Au terme d’une des courses de lenteur dont elle a le secret, la justice française vient de clore définitivement un dossier ouvert voilà dix-huit ans, celui des faux électeurs du Ve arrondissement de Paris. La chambre criminelle de la Cour de cassation, présidée par Didier Guérin, a en effet rejeté ce mardi les pourvois formés par l’ancien député et maire Jean Tiberi, son épouse Xavière, ainsi que l’ancienne première adjointe à la mairie du Ve, Anne-Marie Affret (on peut lire l’arrêt de la chambre criminelle ici).
Les condamnations de ces trois personnalités pittoresques de l’UMP, prononcées par la cour d’appel de Paris le 12 mars 2013, sont donc définitives. Jean Tiberi (élu dans l’arrondissement de 1965 à 2014) avait été condamné à 10 mois de prison avec sursis, 3 ans d’inéligibilité et 10 000 euros d’amende, son épouse Xavière (jamais élue, mais toujours présente) à 9 mois de prison avec sursis, 2 ans de privation de droit de vote et 5 000 euros d’amende, et la très dévouée Anne-Marie Affret à 8 mois de prison avec sursis et 1 000 euros d’amende.
Le trio a donc été reconnu définitivement coupable de la mise en place d’un système frauduleux ayant consisté à inscrire en nombre dans le Ve arrondissement des électeurs qui n’y habitaient pas, mais avaient sollicité un logement, une place en crèche, ou étaient simplement réputés favorables aux Tiberi.
Ce mardi, les époux Tiberi ont immédiatement fait savoir qu'ils allaient déposer un recours devant la Cour européenne des droits de l’homme (CEDH). L’ancien maire de Paris a réaffirmé dans un communiqué n’avoir « jamais, de quelque manière que ce soit, participé à l’affaire dite des listes électorales des élections du Ve arrondissement de Paris de 1997 ». « J’ai toujours contesté les faits qui me sont reprochés, rappelant que je n’ai jamais été mis en cause par aucun témoin, par aucun électeur, et qu’ainsi, le dossier ne contient aucune preuve matérielle m’impliquant », a-t-il réagi.
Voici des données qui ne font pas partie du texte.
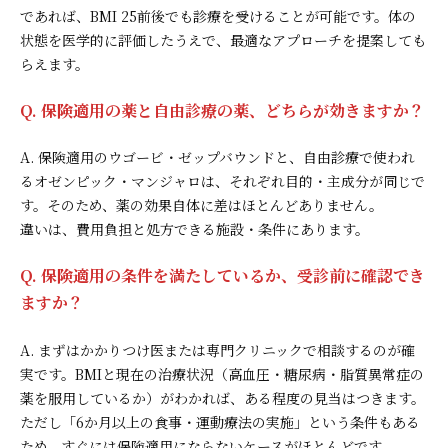
であれば、BMI 25前後でも診療を受けることが可能です。体の
状態を医学的に評価したうえで、最適なアプローチを提案しても
らえます。
Q. 保険適用の薬と自由診療の薬、どちらが効きますか？
A. 保険適用のウゴービ・ゼップバウンドと、自由診療で使われ
るオゼンピック・マンジャロは、それぞれ目的・主成分が同じで
す。そのため、薬の効果自体に差はほとんどありません。
違いは、費用負担と処方できる施設・条件にあります。
Q. 保険適用の条件を満たしているか、受診前に確認でき
ますか？
A. まずはかかりつけ医または専門クリニックで相談するのが確
実です。BMIと現在の治療状況（高血圧・糖尿病・脂質異常症の
薬を服用しているか）がわかれば、ある程度の見当はつきます。
ただし「6か月以上の食事・運動療法の実施」という条件もある
ため、すぐには保険適用にならないケースがほとんどです。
La ligne de défense des Tiberi est immuable : nier ad nauseam.
(Voir ci-dessous un reportage de France 2 sur la mise en examen de Xavière Tiberi, en 2000.)
Après une enquête du Canard enchaîné ayant révélé le scandale, puis la plainte d‘un militant écologiste et d‘une candidate PS, la justice s’était saisie avec beaucoup de précautions des faits relatifs aux municipales de 1995 et aux législatives de 1997. Au moment de ce dernier scrutin, quelque 7 228 personnes étaient inscrites frauduleusement sur les listes électorales du Ve, et 3 315 d’entre elles avaient effectivement voté, or Jean Tiberi n’avait été élu député contre la candidate PS Lyne Cohen-Solal qu’avec 2 725 voix d’avance.
En dépit de sa gravité symbolique et de ses conséquences antidémocratiques, le délit de « manœuvres frauduleuses de nature à altérer la sincérité du scrutin » n’est – curieusement – réprimé que par une peine maximum d’un an de prison et 15 000 euros d’amende (selon l’article L88 du Code électoral). Ce qui explique pour partie la modestie des condamnations prononcées dans cette affaire.
Pendant les dix-huit ans de procédure, l’affaire Tiberi a, en tout cas, connu un cours très tortueux. En février 2008, un incident rarissime avait opposé le procureur de Paris, Jean-Claude Marin (aujourd’hui procureur général près la Cour de cassation) aux juges d’instruction Jean-Louis Périès et Baudoin Thouvenot : ces derniers avaient renvoyé les Tiberi en correctionnelle sans les réquisitions du parquet, qui se faisaient attendre depuis de longs mois (comme dans l’affaire Dominati). Furieux, Jean-Claude Marin avait alors accusé les deux juges d’instruction de « s’immiscer » dans la campagne électorale, les municipales ayant lieu un mois après.
L’affaire avait été commentée vertement par le Syndicat de la magistrature dans une « Lettre ouverte à ceux qui feignent de croire à l’indépendance du parquet », le 29 octobre 2009. Comme d’autres affaires, dont celle des salaires de complaisance versés à Xavière Tiberi par le conseil général de l’Essonne, dans laquelle on avait cherché à joindre un procureur en envoyant un hélicoptère dans l’Himalaya, celle des faux électeurs n’a pas contribué à redorer le blason des hiérarques du parquet, liés statutairement au pouvoir exécutif, et en butte à une éternelle suspicion.